Restate the following records word for word without images.

*** Supplied material Section Begins ***

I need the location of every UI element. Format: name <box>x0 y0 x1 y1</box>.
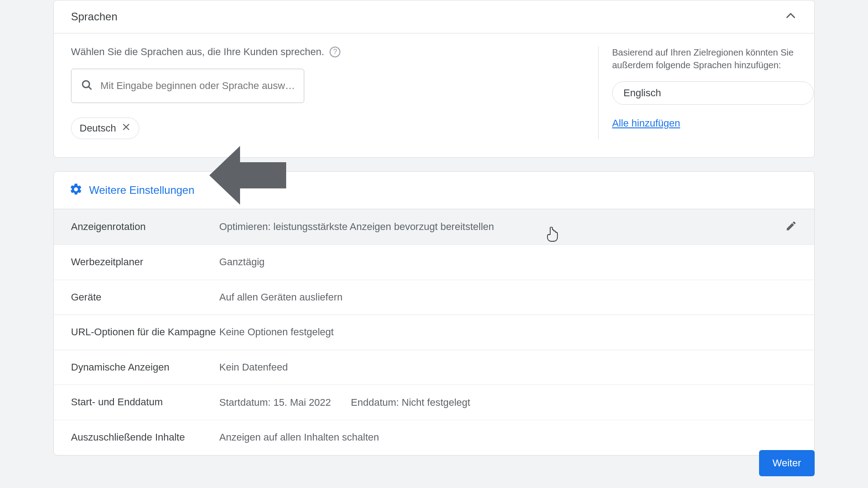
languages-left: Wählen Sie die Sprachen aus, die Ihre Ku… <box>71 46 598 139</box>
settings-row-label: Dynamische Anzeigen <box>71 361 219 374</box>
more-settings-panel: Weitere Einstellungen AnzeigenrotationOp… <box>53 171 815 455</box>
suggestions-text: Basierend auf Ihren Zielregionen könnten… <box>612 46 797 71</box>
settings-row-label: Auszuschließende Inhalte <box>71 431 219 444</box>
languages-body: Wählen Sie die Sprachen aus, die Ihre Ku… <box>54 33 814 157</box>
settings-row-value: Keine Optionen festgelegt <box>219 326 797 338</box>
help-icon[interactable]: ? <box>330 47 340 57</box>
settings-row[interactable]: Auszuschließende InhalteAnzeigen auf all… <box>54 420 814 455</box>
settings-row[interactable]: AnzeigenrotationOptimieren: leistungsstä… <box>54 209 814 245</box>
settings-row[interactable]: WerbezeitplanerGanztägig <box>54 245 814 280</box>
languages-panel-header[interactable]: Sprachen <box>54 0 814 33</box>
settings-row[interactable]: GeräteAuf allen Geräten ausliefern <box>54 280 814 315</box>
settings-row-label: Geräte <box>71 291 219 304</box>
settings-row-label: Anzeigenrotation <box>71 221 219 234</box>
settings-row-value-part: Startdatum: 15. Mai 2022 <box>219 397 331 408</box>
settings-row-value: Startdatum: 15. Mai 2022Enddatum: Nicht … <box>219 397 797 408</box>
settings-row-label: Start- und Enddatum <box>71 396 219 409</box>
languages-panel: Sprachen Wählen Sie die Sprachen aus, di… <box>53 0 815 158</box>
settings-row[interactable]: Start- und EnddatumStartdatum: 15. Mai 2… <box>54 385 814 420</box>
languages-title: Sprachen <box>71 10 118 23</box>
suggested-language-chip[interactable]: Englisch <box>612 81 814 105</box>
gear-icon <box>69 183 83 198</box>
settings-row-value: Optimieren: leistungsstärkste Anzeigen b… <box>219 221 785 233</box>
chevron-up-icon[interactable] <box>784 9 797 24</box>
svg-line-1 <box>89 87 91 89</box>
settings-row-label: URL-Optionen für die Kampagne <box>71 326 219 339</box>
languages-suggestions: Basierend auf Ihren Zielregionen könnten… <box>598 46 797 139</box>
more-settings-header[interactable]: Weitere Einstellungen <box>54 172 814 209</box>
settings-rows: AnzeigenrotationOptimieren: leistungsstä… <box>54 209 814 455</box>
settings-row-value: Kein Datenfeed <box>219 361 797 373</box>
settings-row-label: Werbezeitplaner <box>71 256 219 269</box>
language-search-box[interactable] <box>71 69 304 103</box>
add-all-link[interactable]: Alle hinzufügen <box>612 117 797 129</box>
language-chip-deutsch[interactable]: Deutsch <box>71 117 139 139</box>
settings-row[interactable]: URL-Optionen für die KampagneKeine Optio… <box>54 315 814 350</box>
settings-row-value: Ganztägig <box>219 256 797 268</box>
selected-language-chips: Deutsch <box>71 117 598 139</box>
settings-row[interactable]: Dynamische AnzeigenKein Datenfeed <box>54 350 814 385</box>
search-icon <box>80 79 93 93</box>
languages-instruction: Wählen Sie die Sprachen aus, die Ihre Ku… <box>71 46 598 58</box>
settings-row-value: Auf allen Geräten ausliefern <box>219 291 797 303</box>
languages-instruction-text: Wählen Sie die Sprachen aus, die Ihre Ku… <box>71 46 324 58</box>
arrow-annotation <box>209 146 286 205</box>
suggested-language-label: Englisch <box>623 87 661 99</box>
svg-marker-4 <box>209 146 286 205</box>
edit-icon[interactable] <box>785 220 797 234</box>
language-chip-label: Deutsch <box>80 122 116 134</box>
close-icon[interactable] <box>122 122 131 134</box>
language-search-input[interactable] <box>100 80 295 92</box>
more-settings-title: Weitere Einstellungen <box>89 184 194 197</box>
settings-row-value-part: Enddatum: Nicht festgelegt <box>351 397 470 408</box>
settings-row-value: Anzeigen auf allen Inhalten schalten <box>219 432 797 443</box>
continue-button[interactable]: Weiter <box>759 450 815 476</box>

*** Supplied material Section Ends ***

[The answer]
I need the location of every UI element. Format: name <box>x0 y0 x1 y1</box>.
languages-left: Wählen Sie die Sprachen aus, die Ihre Ku… <box>71 46 598 139</box>
settings-row-label: Dynamische Anzeigen <box>71 361 219 374</box>
more-settings-panel: Weitere Einstellungen AnzeigenrotationOp… <box>53 171 815 455</box>
suggestions-text: Basierend auf Ihren Zielregionen könnten… <box>612 46 797 71</box>
settings-row-label: Auszuschließende Inhalte <box>71 431 219 444</box>
languages-body: Wählen Sie die Sprachen aus, die Ihre Ku… <box>54 33 814 157</box>
settings-row-value: Keine Optionen festgelegt <box>219 326 797 338</box>
help-icon[interactable]: ? <box>330 47 340 57</box>
settings-row[interactable]: Auszuschließende InhalteAnzeigen auf all… <box>54 420 814 455</box>
settings-row[interactable]: AnzeigenrotationOptimieren: leistungsstä… <box>54 209 814 245</box>
settings-row[interactable]: WerbezeitplanerGanztägig <box>54 245 814 280</box>
languages-panel-header[interactable]: Sprachen <box>54 0 814 33</box>
settings-row[interactable]: GeräteAuf allen Geräten ausliefern <box>54 280 814 315</box>
settings-row-label: Geräte <box>71 291 219 304</box>
settings-row-label: Anzeigenrotation <box>71 221 219 234</box>
settings-row-value-part: Startdatum: 15. Mai 2022 <box>219 397 331 408</box>
settings-row-value: Startdatum: 15. Mai 2022Enddatum: Nicht … <box>219 397 797 408</box>
settings-row-label: Start- und Enddatum <box>71 396 219 409</box>
languages-panel: Sprachen Wählen Sie die Sprachen aus, di… <box>53 0 815 158</box>
settings-row[interactable]: Start- und EnddatumStartdatum: 15. Mai 2… <box>54 385 814 420</box>
languages-title: Sprachen <box>71 10 118 23</box>
suggested-language-chip[interactable]: Englisch <box>612 81 814 105</box>
gear-icon <box>69 183 83 198</box>
settings-row-value: Optimieren: leistungsstärkste Anzeigen b… <box>219 221 785 233</box>
chevron-up-icon[interactable] <box>784 9 797 24</box>
svg-line-1 <box>89 87 91 89</box>
settings-row-label: URL-Optionen für die Kampagne <box>71 326 219 339</box>
languages-suggestions: Basierend auf Ihren Zielregionen könnten… <box>598 46 797 139</box>
more-settings-header[interactable]: Weitere Einstellungen <box>54 172 814 209</box>
settings-rows: AnzeigenrotationOptimieren: leistungsstä… <box>54 209 814 455</box>
settings-row-value: Kein Datenfeed <box>219 361 797 373</box>
settings-row-label: Werbezeitplaner <box>71 256 219 269</box>
language-search-box[interactable] <box>71 69 304 103</box>
add-all-link[interactable]: Alle hinzufügen <box>612 117 797 129</box>
language-chip-deutsch[interactable]: Deutsch <box>71 117 139 139</box>
settings-row[interactable]: URL-Optionen für die KampagneKeine Optio… <box>54 315 814 350</box>
settings-row-value: Ganztägig <box>219 256 797 268</box>
selected-language-chips: Deutsch <box>71 117 598 139</box>
settings-row[interactable]: Dynamische AnzeigenKein Datenfeed <box>54 350 814 385</box>
search-icon <box>80 79 93 93</box>
languages-instruction: Wählen Sie die Sprachen aus, die Ihre Ku… <box>71 46 598 58</box>
settings-row-value: Auf allen Geräten ausliefern <box>219 291 797 303</box>
languages-instruction-text: Wählen Sie die Sprachen aus, die Ihre Ku… <box>71 46 324 58</box>
arrow-annotation <box>209 146 286 205</box>
suggested-language-label: Englisch <box>623 87 661 99</box>
svg-marker-4 <box>209 146 286 205</box>
edit-icon[interactable] <box>785 220 797 234</box>
language-chip-label: Deutsch <box>80 122 116 134</box>
close-icon[interactable] <box>122 122 131 134</box>
language-search-input[interactable] <box>100 80 295 92</box>
more-settings-title: Weitere Einstellungen <box>89 184 194 197</box>
settings-row-value-part: Enddatum: Nicht festgelegt <box>351 397 470 408</box>
settings-row-value: Anzeigen auf allen Inhalten schalten <box>219 432 797 443</box>
continue-button[interactable]: Weiter <box>759 450 815 476</box>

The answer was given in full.